Assault Weapons Ban Odds

Updated: 17 Politics & Current Affairs

Will Congress budge on an Assault Weapons ban?

Assault Weapons Ban Odds


Michael Calabrese US Content Manager

Experienced sports journalist, College sports expert and broadcaster, hailing from Pennsylvania

  • The last major piece of gun control legislation to pass was the Bipartisan Safer Communities Act on June 25, 2022.
  • The last Federal Assault Weapons Ban lasted from 1994 to 2004.
  • With a 222-to-218 majority in Congress, Republicans control the fate of any Assault Weapon legislation.

The Biden Administration has repeatedly called for an Assault Weapons Ban this spring, but with the House in Republican control, the odds of new legislation passing are remote. Oddsmakers believe there’s less than a 3% chance of an Assault Weapons Ban passing in 2023.  

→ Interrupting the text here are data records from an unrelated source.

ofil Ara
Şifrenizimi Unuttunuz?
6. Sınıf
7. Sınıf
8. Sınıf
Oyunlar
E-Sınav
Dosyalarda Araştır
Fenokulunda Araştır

Federal Assault Weapons Ban Odds

New Legislation Before 1/1/24 Moneyline Probability
Yes +3300 2.94%
No -3500 97.22%

Biden, then a senator from Delaware, supported the 1994 ban on the “manufacture, transfer or possession” of semiautomatic weapons. That ban lasted ten years but expired in 2004. The National Rifle Association has successfully lobbied lawmakers to keep the ban on the shelf in the past twenty years, garnering the most support from Republicans. The NRA spends millions on lobbying efforts, and their candidate "rating system" plays a large role in red states and Republican primaries across the country. 

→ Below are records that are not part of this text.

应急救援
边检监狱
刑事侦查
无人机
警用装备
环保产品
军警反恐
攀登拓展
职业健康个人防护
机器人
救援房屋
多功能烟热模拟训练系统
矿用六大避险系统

Additionally, Congress passed the Bipartisan Safer Communities Act last year. This Act beefed up background check laws and incentivized states to create red flag legislation that prevents individuals from buying guns if they are deemed to pose a threat to themselves or others. To many political insiders, this was a bipartisan success that leveraged the political capital Democrats had at their disposal. Those same insiders don’t believe there is any capital or leverage remaining for Democrats to win over the requisite amount of Republicans to make an Assault Weapons ban a reality. Essentially with a 222-to-218 majority in Congress, pro-gun members like Reps. Lauren Boebert (CO) and Majorie Taylor Greene (GA) have enhanced sway over what legislation makes it to the floor for a vote. For that reason, it seems improbable that any Assault Weapons Ban would even be voted upon in 2023.